* _What to work on_
What is needed is an exact copy of the whole listing below, with no pictures.

Top of Records provided

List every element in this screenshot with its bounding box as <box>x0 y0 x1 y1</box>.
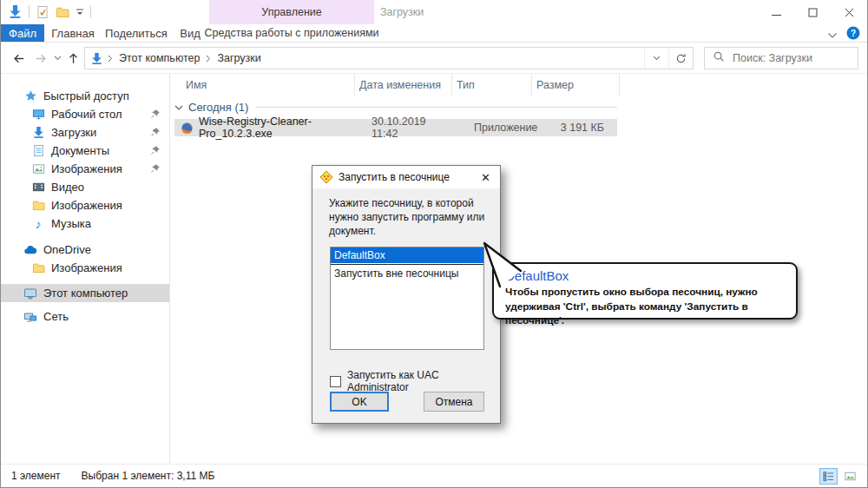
contextual-tab-group: Управление <box>209 0 374 24</box>
documents-icon <box>31 144 45 158</box>
customize-toolbar-button[interactable] <box>76 7 84 17</box>
thumbnails-view-button[interactable] <box>841 468 859 485</box>
help-button[interactable]: ? <box>846 26 860 43</box>
dialog-close-button[interactable]: ✕ <box>478 171 493 184</box>
minimize-button[interactable] <box>758 0 794 24</box>
search-icon <box>713 50 725 66</box>
file-row-selected[interactable]: Wise-Registry-Cleaner-Pro_10.2.3.exe 30.… <box>174 119 617 136</box>
tab-file[interactable]: Файл <box>1 24 44 42</box>
tooltip-text: Чтобы пропустить окно выбора песочниц, н… <box>505 285 786 328</box>
sidebar-item-onedrive-images[interactable]: Изображения <box>1 259 169 277</box>
sidebar-item-label: Видео <box>51 181 84 194</box>
sandbox-listbox[interactable]: DefaultBox Запустить вне песочницы <box>330 247 484 350</box>
group-header-today[interactable]: Сегодня (1) <box>174 101 617 114</box>
column-header-size[interactable]: Размер <box>532 74 620 96</box>
tab-share[interactable]: Поделиться <box>100 24 173 42</box>
refresh-button[interactable] <box>668 48 693 69</box>
quick-access-toolbar <box>8 4 91 19</box>
toolbar-divider <box>29 5 30 18</box>
desktop-icon <box>31 108 45 122</box>
forward-button[interactable] <box>30 48 51 69</box>
app-download-icon <box>8 4 23 19</box>
recent-locations-button[interactable] <box>51 48 63 69</box>
sidebar-item-images-folder[interactable]: Изображения <box>1 196 169 214</box>
search-input[interactable] <box>733 52 850 64</box>
tooltip-arrow <box>479 238 531 292</box>
caption-buttons <box>758 0 867 24</box>
sidebar-item-label: OneDrive <box>43 243 91 256</box>
title-bar: Управление Загрузки <box>1 0 867 24</box>
collapse-ribbon-button[interactable] <box>827 27 838 43</box>
sidebar-item-label: Быстрый доступ <box>43 89 129 102</box>
close-button[interactable] <box>831 0 867 24</box>
sidebar-item-label: Документы <box>51 144 109 157</box>
breadcrumb-chevron-icon <box>103 55 117 63</box>
breadcrumb-downloads[interactable]: Загрузки <box>215 52 262 64</box>
column-header-date[interactable]: Дата изменения <box>355 74 452 96</box>
sidebar-item-videos[interactable]: Видео <box>1 178 169 196</box>
tooltip-title: DefaultBox <box>505 268 786 283</box>
group-line <box>256 107 617 108</box>
pin-icon <box>150 127 161 137</box>
cancel-button[interactable]: Отмена <box>424 392 484 412</box>
selection-info: Выбран 1 элемент: 3,11 МБ <box>82 470 215 482</box>
sandboxie-icon <box>319 170 333 184</box>
sidebar-item-label: Изображения <box>51 199 122 212</box>
sidebar-item-music[interactable]: ♪ Музыка <box>1 214 169 233</box>
pictures-icon <box>31 162 45 176</box>
breadcrumb-chevron-icon <box>201 55 215 63</box>
tab-application-tools[interactable]: Средства работы с приложениями <box>209 24 374 42</box>
maximize-button[interactable] <box>794 0 831 24</box>
sidebar-item-this-pc[interactable]: Этот компьютер <box>1 284 169 302</box>
back-button[interactable] <box>8 48 29 69</box>
sidebar-item-label: Сеть <box>43 310 69 323</box>
exe-file-icon <box>181 122 194 135</box>
checkbox-unchecked[interactable] <box>330 376 341 387</box>
checkbox-label: Запустить как UAC Administrator <box>347 369 500 393</box>
sidebar-item-documents[interactable]: Документы <box>1 142 169 160</box>
sort-ascending-icon <box>390 76 398 91</box>
listbox-item-run-outside[interactable]: Запустить вне песочницы <box>331 265 483 282</box>
column-header-name[interactable]: Имя <box>177 74 355 96</box>
sidebar-item-downloads[interactable]: Загрузки <box>1 123 169 142</box>
tab-home[interactable]: Главная <box>46 24 100 42</box>
sidebar-item-label: Этот компьютер <box>43 287 128 300</box>
up-button[interactable] <box>63 48 82 69</box>
address-bar[interactable]: Этот компьютер Загрузки <box>84 47 694 69</box>
network-icon <box>23 310 37 324</box>
address-row: Этот компьютер Загрузки <box>1 43 867 74</box>
search-box[interactable] <box>704 47 858 69</box>
music-icon: ♪ <box>31 217 45 231</box>
folder-icon <box>31 261 45 275</box>
column-header-type[interactable]: Тип <box>452 74 532 96</box>
sidebar-item-label: Рабочий стол <box>51 108 122 121</box>
file-size: 3 191 КБ <box>529 122 617 134</box>
onedrive-cloud-icon <box>23 243 37 257</box>
uac-admin-checkbox-row[interactable]: Запустить как UAC Administrator <box>330 369 500 393</box>
sidebar-item-network[interactable]: Сеть <box>1 307 169 326</box>
new-folder-button[interactable] <box>56 5 69 19</box>
sidebar-item-label: Музыка <box>51 217 91 230</box>
sidebar-item-desktop[interactable]: Рабочий стол <box>1 105 169 123</box>
defaultbox-tooltip: DefaultBox Чтобы пропустить окно выбора … <box>492 262 798 320</box>
address-dropdown-button[interactable] <box>644 48 668 69</box>
downloads-icon <box>31 126 45 140</box>
sidebar-item-label: Загрузки <box>51 126 96 139</box>
breadcrumb-this-pc[interactable]: Этот компьютер <box>117 52 201 64</box>
video-icon <box>31 181 45 195</box>
ok-button[interactable]: OK <box>330 392 389 412</box>
sidebar-item-quick-access[interactable]: Быстрый доступ <box>1 87 169 105</box>
tab-view[interactable]: Вид <box>173 24 207 42</box>
file-type: Приложение <box>450 122 529 134</box>
svg-text:?: ? <box>851 29 856 38</box>
group-collapse-icon[interactable] <box>174 105 183 110</box>
properties-button[interactable] <box>36 5 49 19</box>
sidebar-item-label: Изображения <box>51 261 122 274</box>
sidebar-item-pictures[interactable]: Изображения <box>1 160 169 178</box>
dialog-title-bar[interactable]: Запустить в песочнице ✕ <box>312 166 500 188</box>
sidebar-item-label: Изображения <box>51 162 122 175</box>
sidebar-item-onedrive[interactable]: OneDrive <box>1 241 169 259</box>
location-download-icon <box>90 52 103 65</box>
details-view-button[interactable] <box>819 468 838 485</box>
listbox-item-defaultbox[interactable]: DefaultBox <box>331 247 483 263</box>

Bottom of Records provided

* _Output_
List every element in this screenshot with its bounding box as <box>x0 y0 x1 y1</box>.
contextual-tab-group: Управление <box>209 0 374 24</box>
documents-icon <box>31 144 45 158</box>
customize-toolbar-button[interactable] <box>76 7 84 17</box>
thumbnails-view-button[interactable] <box>841 468 859 485</box>
help-button[interactable]: ? <box>846 26 860 43</box>
dialog-close-button[interactable]: ✕ <box>478 171 493 184</box>
minimize-button[interactable] <box>758 0 794 24</box>
search-icon <box>713 50 725 66</box>
file-row-selected[interactable]: Wise-Registry-Cleaner-Pro_10.2.3.exe 30.… <box>174 119 617 136</box>
tab-file[interactable]: Файл <box>1 24 44 42</box>
tooltip-text: Чтобы пропустить окно выбора песочниц, н… <box>505 285 786 328</box>
sidebar-item-onedrive-images[interactable]: Изображения <box>1 259 169 277</box>
sidebar-item-label: Видео <box>51 181 84 194</box>
sandbox-listbox[interactable]: DefaultBox Запустить вне песочницы <box>330 247 484 350</box>
group-header-today[interactable]: Сегодня (1) <box>174 101 617 114</box>
column-header-size[interactable]: Размер <box>532 74 620 96</box>
tab-share[interactable]: Поделиться <box>100 24 173 42</box>
refresh-button[interactable] <box>668 48 693 69</box>
quick-access-toolbar <box>8 4 91 19</box>
toolbar-divider <box>29 5 30 18</box>
desktop-icon <box>31 108 45 122</box>
forward-button[interactable] <box>30 48 51 69</box>
app-download-icon <box>8 4 23 19</box>
recent-locations-button[interactable] <box>51 48 63 69</box>
sidebar-item-images-folder[interactable]: Изображения <box>1 196 169 214</box>
search-input[interactable] <box>733 52 850 64</box>
tooltip-arrow <box>479 238 531 292</box>
caption-buttons <box>758 0 867 24</box>
sidebar-item-label: OneDrive <box>43 243 91 256</box>
title-bar: Управление Загрузки <box>1 0 867 24</box>
collapse-ribbon-button[interactable] <box>827 27 838 43</box>
sidebar-item-label: Быстрый доступ <box>43 89 129 102</box>
close-button[interactable] <box>831 0 867 24</box>
sidebar-item-label: Документы <box>51 144 109 157</box>
breadcrumb-chevron-icon <box>103 55 117 63</box>
breadcrumb-downloads[interactable]: Загрузки <box>215 52 262 64</box>
column-header-date[interactable]: Дата изменения <box>355 74 452 96</box>
sidebar-item-videos[interactable]: Видео <box>1 178 169 196</box>
tooltip-title: DefaultBox <box>505 268 786 283</box>
group-line <box>256 107 617 108</box>
pin-icon <box>150 127 161 137</box>
cancel-button[interactable]: Отмена <box>424 392 484 412</box>
selection-info: Выбран 1 элемент: 3,11 МБ <box>82 470 215 482</box>
sandboxie-icon <box>319 170 333 184</box>
sidebar-item-label: Изображения <box>51 199 122 212</box>
sidebar-item-music[interactable]: ♪ Музыка <box>1 214 169 233</box>
pictures-icon <box>31 162 45 176</box>
breadcrumb-chevron-icon <box>201 55 215 63</box>
tab-application-tools[interactable]: Средства работы с приложениями <box>209 24 374 42</box>
maximize-button[interactable] <box>794 0 831 24</box>
sidebar-item-this-pc[interactable]: Этот компьютер <box>1 284 169 302</box>
back-button[interactable] <box>8 48 29 69</box>
sidebar-item-label: Сеть <box>43 310 69 323</box>
exe-file-icon <box>181 122 194 135</box>
checkbox-unchecked[interactable] <box>330 376 341 387</box>
checkbox-label: Запустить как UAC Administrator <box>347 369 500 393</box>
sidebar-item-documents[interactable]: Документы <box>1 142 169 160</box>
sort-ascending-icon <box>390 76 398 91</box>
listbox-item-run-outside[interactable]: Запустить вне песочницы <box>331 265 483 282</box>
column-header-name[interactable]: Имя <box>177 74 355 96</box>
sidebar-item-downloads[interactable]: Загрузки <box>1 123 169 142</box>
tab-home[interactable]: Главная <box>46 24 100 42</box>
sidebar-item-label: Этот компьютер <box>43 287 128 300</box>
up-button[interactable] <box>63 48 82 69</box>
address-bar[interactable]: Этот компьютер Загрузки <box>84 47 694 69</box>
network-icon <box>23 310 37 324</box>
address-row: Этот компьютер Загрузки <box>1 43 867 74</box>
search-box[interactable] <box>704 47 858 69</box>
music-icon: ♪ <box>31 217 45 231</box>
folder-icon <box>31 261 45 275</box>
column-header-type[interactable]: Тип <box>452 74 532 96</box>
sidebar-item-label: Рабочий стол <box>51 108 122 121</box>
file-size: 3 191 КБ <box>529 122 617 134</box>
onedrive-cloud-icon <box>23 243 37 257</box>
uac-admin-checkbox-row[interactable]: Запустить как UAC Administrator <box>330 369 500 393</box>
sidebar-item-network[interactable]: Сеть <box>1 307 169 326</box>
new-folder-button[interactable] <box>56 5 69 19</box>
sidebar-item-label: Музыка <box>51 217 91 230</box>
sidebar-item-desktop[interactable]: Рабочий стол <box>1 105 169 123</box>
defaultbox-tooltip: DefaultBox Чтобы пропустить окно выбора … <box>492 262 798 320</box>
address-dropdown-button[interactable] <box>644 48 668 69</box>
downloads-icon <box>31 126 45 140</box>
sidebar-item-label: Загрузки <box>51 126 96 139</box>
breadcrumb-this-pc[interactable]: Этот компьютер <box>117 52 201 64</box>
video-icon <box>31 181 45 195</box>
ok-button[interactable]: OK <box>330 392 389 412</box>
sidebar-item-quick-access[interactable]: Быстрый доступ <box>1 87 169 105</box>
tab-view[interactable]: Вид <box>173 24 207 42</box>
file-type: Приложение <box>450 122 529 134</box>
svg-text:?: ? <box>851 29 856 38</box>
group-collapse-icon[interactable] <box>174 105 183 110</box>
properties-button[interactable] <box>36 5 49 19</box>
sidebar-item-label: Изображения <box>51 261 122 274</box>
sidebar-item-pictures[interactable]: Изображения <box>1 160 169 178</box>
dialog-title-bar[interactable]: Запустить в песочнице ✕ <box>312 166 500 188</box>
sidebar-item-label: Изображения <box>51 162 122 175</box>
sidebar-item-onedrive[interactable]: OneDrive <box>1 241 169 259</box>
location-download-icon <box>90 52 103 65</box>
details-view-button[interactable] <box>819 468 838 485</box>
listbox-item-defaultbox[interactable]: DefaultBox <box>331 247 483 263</box>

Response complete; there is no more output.